Quella che allora sembrava una battuta, oggi sta per diventare una pericolosa realtà. Perché la volontà di azzerare in tre anni il Fondo per il pluralismo nell’editoria minaccia proprio l’esistenza di giornali di opinione come Avvenire, Il Manifesto, Il Foglio, Libero, Italia Oggi, ed emittenti come Radio Radicale, oltre a centinaia di voci informative del mondo cooperativo e no profit, di associazioni religiose e culturali, di comunità territoriali e minoranze linguistiche. Voci autonome, indipendenti, originali. Anziché tifare per la loro chiusura, il Governo di una democrazia avrebbe il dovere di incentivarne la nascita di nuove, altrettanto innovative, autonome e preziose per il nostro dibattito pubblico. Salvini ha invece liquidato la questione in maniera spicciativa, con una frase del tipo: «Se ne occuperà il mercato…».

Sconcerta questo continuo contundente qualunquismo che umilia l’articolo 21 della nostra Costituzione. Proprio nel dettato della nostra Costituzione sta la ragione d’essere e la necessità ‘politica’ del Fondo per il pluralismo che da sempre esiste nella nostra democrazia e in maniera analoga in tutti i Paesi democratici, a tutela dell’informazione come bene pubblico, la cui peculiarità va salvaguardata rispetto a quelle che sono le dinamiche esclusive del mercato. L’azzeramento del Fondo è a tutti gli effetti una aggressione brutale contro la libertà di stampa e uno sfregio alla nostra vita democratica. Quando chiude una voce, c’è una ferita che non si rimargina. È un taglio nient’affatto neutro, ma che investe la qualità della nostra democrazia. Questa norma mette a rischio migliaia di lavoratori ed allarga ulteriormente il precariato in un settore, quello della comunicazione e del giornalismo, che già vive da molto tempo una crisi strutturale, mortificando le aspettative e la vocazione professionale di tanti giovanissimi. Il fatto che tutto questo stia avvenendo attraverso un emendamento contenuto in una Legge di bilancio su cui verrà imposta la fiducia aggiunge vergogna a vergogna.

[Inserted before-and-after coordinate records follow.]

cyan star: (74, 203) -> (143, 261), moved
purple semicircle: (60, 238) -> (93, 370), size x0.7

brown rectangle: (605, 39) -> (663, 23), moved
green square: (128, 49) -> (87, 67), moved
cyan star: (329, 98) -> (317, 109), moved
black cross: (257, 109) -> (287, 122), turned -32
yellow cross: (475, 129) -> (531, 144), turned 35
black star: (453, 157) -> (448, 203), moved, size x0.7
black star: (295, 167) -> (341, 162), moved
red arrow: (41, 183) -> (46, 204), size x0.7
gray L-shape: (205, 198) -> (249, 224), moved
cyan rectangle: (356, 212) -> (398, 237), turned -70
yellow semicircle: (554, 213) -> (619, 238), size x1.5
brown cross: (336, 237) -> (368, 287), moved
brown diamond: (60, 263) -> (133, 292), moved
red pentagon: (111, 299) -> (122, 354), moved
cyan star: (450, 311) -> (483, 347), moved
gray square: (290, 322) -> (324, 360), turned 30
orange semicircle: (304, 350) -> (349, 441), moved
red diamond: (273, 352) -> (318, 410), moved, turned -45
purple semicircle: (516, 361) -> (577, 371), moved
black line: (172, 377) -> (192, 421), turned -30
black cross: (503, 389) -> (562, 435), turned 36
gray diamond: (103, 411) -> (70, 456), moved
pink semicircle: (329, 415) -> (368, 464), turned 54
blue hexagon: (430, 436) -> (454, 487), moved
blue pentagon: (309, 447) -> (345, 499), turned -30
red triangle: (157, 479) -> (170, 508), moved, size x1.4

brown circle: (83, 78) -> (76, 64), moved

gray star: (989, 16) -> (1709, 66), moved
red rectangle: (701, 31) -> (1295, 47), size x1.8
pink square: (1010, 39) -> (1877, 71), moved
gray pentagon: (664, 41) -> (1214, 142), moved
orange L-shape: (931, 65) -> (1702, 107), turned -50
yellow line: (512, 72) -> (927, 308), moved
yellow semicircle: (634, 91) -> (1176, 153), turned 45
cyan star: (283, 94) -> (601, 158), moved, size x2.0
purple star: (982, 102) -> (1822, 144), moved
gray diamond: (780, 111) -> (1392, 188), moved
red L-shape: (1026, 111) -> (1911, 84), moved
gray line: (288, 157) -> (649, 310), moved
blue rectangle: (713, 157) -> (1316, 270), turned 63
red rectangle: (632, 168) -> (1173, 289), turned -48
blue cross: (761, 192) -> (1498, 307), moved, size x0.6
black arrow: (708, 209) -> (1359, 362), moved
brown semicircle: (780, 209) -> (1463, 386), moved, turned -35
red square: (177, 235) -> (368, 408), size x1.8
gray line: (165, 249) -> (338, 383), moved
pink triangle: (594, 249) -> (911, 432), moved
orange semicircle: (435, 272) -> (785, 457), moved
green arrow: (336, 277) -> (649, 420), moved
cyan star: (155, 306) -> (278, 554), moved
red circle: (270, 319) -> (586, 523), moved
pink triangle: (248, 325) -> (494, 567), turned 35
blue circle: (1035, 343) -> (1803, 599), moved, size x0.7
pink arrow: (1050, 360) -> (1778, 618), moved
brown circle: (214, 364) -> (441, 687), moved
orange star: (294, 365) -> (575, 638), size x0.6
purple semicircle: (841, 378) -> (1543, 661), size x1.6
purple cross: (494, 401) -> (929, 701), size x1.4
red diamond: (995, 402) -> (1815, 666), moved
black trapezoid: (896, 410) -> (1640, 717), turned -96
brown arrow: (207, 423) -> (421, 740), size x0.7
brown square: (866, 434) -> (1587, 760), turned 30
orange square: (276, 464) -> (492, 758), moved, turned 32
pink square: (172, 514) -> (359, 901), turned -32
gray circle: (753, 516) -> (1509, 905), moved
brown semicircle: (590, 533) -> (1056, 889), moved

Questo colpo all’informazione viene portato avanti con un vero e proprio colpo di mano, senza che sia possibile discuterne in Aula e senza un apposito disegno di legge su cui il Parlamento possa confrontarsi. A differenza di quanto va dicendo l’ineffabile Crimi, la misura ha tutte le sembianze di una rappresaglia, di un intento punitivo e intimidatorio contro realtà considerate scomode. Basti pensare che, nelle intenzioni del Governo, sarà la Presidenza del Consiglio ad indirizzare discrezionalmente i fondi residui. È un precedente pericoloso, introdotto forzosamente, violando il costrutto democratico e parlamentare. Una norma che va respinta con ogni forza, ricostruendo un’alleanza larga, parlando alla società. Il feticcio della democrazia diretta è un inganno, con sembianze illiberali, e va contrastato, a viso aperto.